MercyOne’s main objective was to re-evaluate the distribution of beds and outpatient services across its 9-county service area and create a new vision for the health system network. Percival Health Advisors, an independent healthcare strategy group within Remedy, addressed master campus planning, the optimal strategy for service line offerings between two hospital campuses, more efficient delivery of care models, and new strategic locations for ambulatory care centers in high-priority markets.
Percival conducted a proprietary market prioritization analysis to identify target geographies with the most attractive and best opportunity for the health system to be successful competitively while delivering a strong ROI. Percival’s assessment delivered a road map for a network deployment strategy that included adding new ambulatory care centers, repositioning some sites (new services, consolidation, or relocation/renovation), coordinating a real estate leasing and ownership strategy, and implementing a virtual enterprise strategy. Percival identified three new clinic opportunities to serve growth markets and respond to competitor initiatives, and recommended converting an existing ambulatory care center into a 20-bed micro-hospital.
Remedy developed a three-story, 85,000 square foot ambulatory care/surgery center for Vail Health, which serves the Rocky Mountain communities of central Colorado. The facility offers an array of services for the high-growth, underserved Dillon market, located about 35 minutes east of Vail, which includes the towns of Silverthorne, Frisco, and Breckenridge. Services include orthopedics, sports medicine, rehabilitation, imaging center, joint-venture ASC, medical oncology, breast center, primary care, specialty care, and urgent care.
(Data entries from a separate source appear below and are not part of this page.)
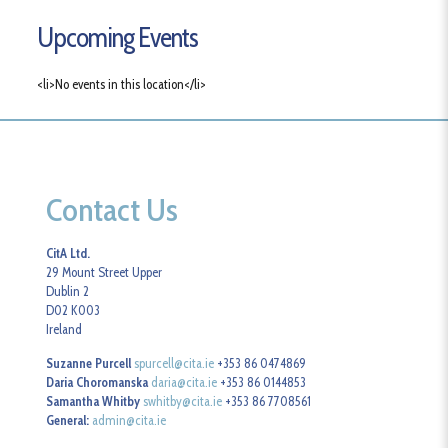
Upcoming Events
<li>No events in this location</li>
Contact Us
CitA Ltd.
29 Mount Street Upper
Dublin 2
D02 K003
Ireland
Suzanne Purcell
spurcell@cita.ie
+353 86 0474869
Daria Choromanska
daria@cita.ie
+353 86 0144853
Samantha Whitby
swhitby@cita.ie
+353 86 7708561
General:
admin@cita.ie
Percival Health Advisors, an independent healthcare strategy group within Remedy, conducted a detailed analysis of the local healthcare market as well as a physician alignment impact assessment—involving The Steadman Clinic, Vail-Summit Orthopaedics & Neurosurgery, and a primary care group—to help guide key decisions about the facility’s size, design, and service mix/scope. Percival independently validated volume projections for the three independent physician groups, which gave them a comfort level in moving forward with their planned lease commitments to the project. Percival’s unbiased analysis also saved Vail Health from developing a freestanding ED that the market could not support.
Yale New Haven Health sought to identify the highest and best use of its community hospital campus in Westerly, RI. Considerations included a full replacement or renovated hospital, micro-hospital with stronger ambulatory services, or ambulatory care center/freestanding ED–only campus. Percival Health Advisors, an independent healthcare strategy group within Remedy, conducted a detailed analysis for repositioning the campus, with support from Remedy to determine the most cost-effective and least disruptive way to satisfy the future facility needs.
The existing hospital required significant capital upgrades and was no longer appropriately sized and laid out for the community’s needs and the modern delivery of healthcare. Percival’s assessment focused on the goal of balancing capital investments with projected patient volumes and factored in service line priority strategy, physician alignment targets, and optimal facility sizes. Percival arrived at the conclusion that Yale should pursue a phased campus redevelopment that would result in the creation of a new micro-hospital and ambulatory care center (ACC), both more optimally sized and designed to meet the projected needs of the Westerly patient community.